Question

If ${}^{10}{C_r} = {}^{10}{C_{r + 2}}$ then ${}^5{C_r}$ equals
$\left( a \right){\text{ 120}}$
$\left( b \right){\text{ 10}}$
$\left( c \right){\text{ 360}}$
$\left( d \right){\text{ 5}}$

Answer 1

Hint: So for solving this question we will use the combination formula which is given by ${}^n{C_r} = \dfrac{{n!}}{{r!\left( {n - r} \right)!}}$ and from it we will find the value for the $r$ . For this, we will first substitute the value of $r$ in ${}^5{C_r}$ and then find the value for it. And in this way, we will solve this problem.

Formula used:
The combination means selecting the items from the sample and is called combination, the formula of combination is ${}^n{C_r} = \dfrac{{n!}}{{r!\left( {n - r} \right)!}}$
Here, $n$, will be the total number of items in the sample
$r$, will be the number of items to be selected from the sample.

Complete step by step solution:
So in the question, it is given that the ${}^{10}{C_r} = {}^{10}{C_{r + 2}}$
Therefore by using the formula of combination, we will expand the above combination on that formula, we get
$ \Rightarrow \dfrac{{10!}}{{r!\left( {10 - r} \right)!}} = \dfrac{{10!}}{{\left( {r + 2} \right)!\left( {10 - (r + 2)} \right)!}}$
Since the numerator is the same on both the side so it will cancel out each other the equation we get is\[ \Rightarrow \dfrac{1}{{r!\left( {10 - r} \right)!}} = \dfrac{1}{{\left( {r + 2} \right)!\left( {10 - r - 2} \right)!}}\]
Now on doing the cross-multiplication, we get
$ \Rightarrow \left( {r + 2} \right)!\left( {8 - r} \right)! = r!\left( {10 - r} \right)!$
On expanding it, we get
$ \Rightarrow \left( {r + 2} \right)\left( {r + 1} \right)r!\left( {8 - r} \right)! = r!\left( {10 - r} \right)\left( {9 - r} \right)\left( {8 - r} \right)!$
Again canceling the same term, we get
$ \Rightarrow \left( {r + 2} \right)\left( {r + 1} \right) = \left( {10 - r} \right)\left( {9 - r} \right)$
Now on multiplying it, we get
$ \Rightarrow {r^2} + 3r + 2 = 90 - 10r - 9r + {r^2}$
And on solving it, we get
$ \Rightarrow 3r + 2 = 90 - 19r$
And from this, we will get
$ \Rightarrow 22r = 88$
On solving for the value of $r$ , we get
$ \Rightarrow r = 4$ , and we will name it equation $1$
So, now we will calculate ${}^5{C_r}$ , on substituting the value of $r$ and using the combination formula we get
$ \Rightarrow \dfrac{{5!}}{{4!\left( {5 - 4} \right)!}}$
And on solving it, we get
$ \Rightarrow \dfrac{{5!}}{{4!1!}}$
On expanding the above combination we get
$ \Rightarrow \dfrac{{5 \times 4!}}{{4!}}$
So the same term will cancel each other and, we get
$ \Rightarrow 5$
Therefore, ${}^{10}{C_r} = {}^{10}{C_{r + 2}}$ then ${}^5{C_r}$ equals $5$.
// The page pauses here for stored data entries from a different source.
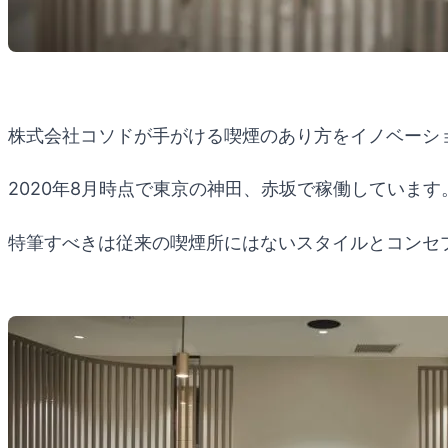
株式会社コソドが手がける喫煙のあり方をイノベーシ
2020年8月時点で東京の神田、赤坂で稼働しています
特筆すべきは従来の喫煙所にはないスタイルとコンセ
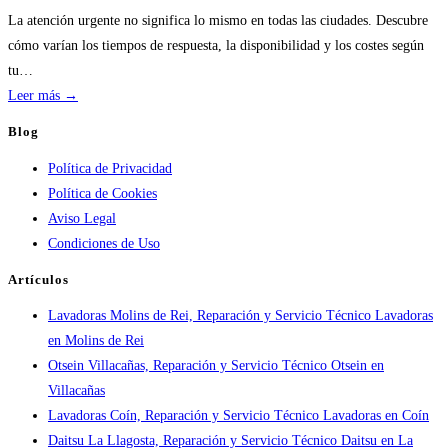
de
La atención urgente no significa lo mismo en todas las ciudades. Descubre
calderas:
cómo varían los tiempos de respuesta, la disponibilidad y los costes según
guía
tu…
práctica
:
Leer más →
Atención
Blog
urgente
Política de Privacidad
por
Política de Cookies
ciudad:
Aviso Legal
disponibilidad
Condiciones de Uso
real
y
Artículos
tiempos
Lavadoras Molins de Rei, Reparación y Servicio Técnico Lavadoras
en
en Molins de Rei
España
Otsein Villacañas, Reparación y Servicio Técnico Otsein en
Villacañas
Lavadoras Coín, Reparación y Servicio Técnico Lavadoras en Coín
Daitsu La Llagosta, Reparación y Servicio Técnico Daitsu en La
Hence, the option $\left( d \right)$ is correct.

Note:
One thing we should always keep in mind, that after expanding the formula of combination, we should try to minimize the calculation to the least and cancel the common terms. Since proceeding without cancellations may increase the complexity of the solution.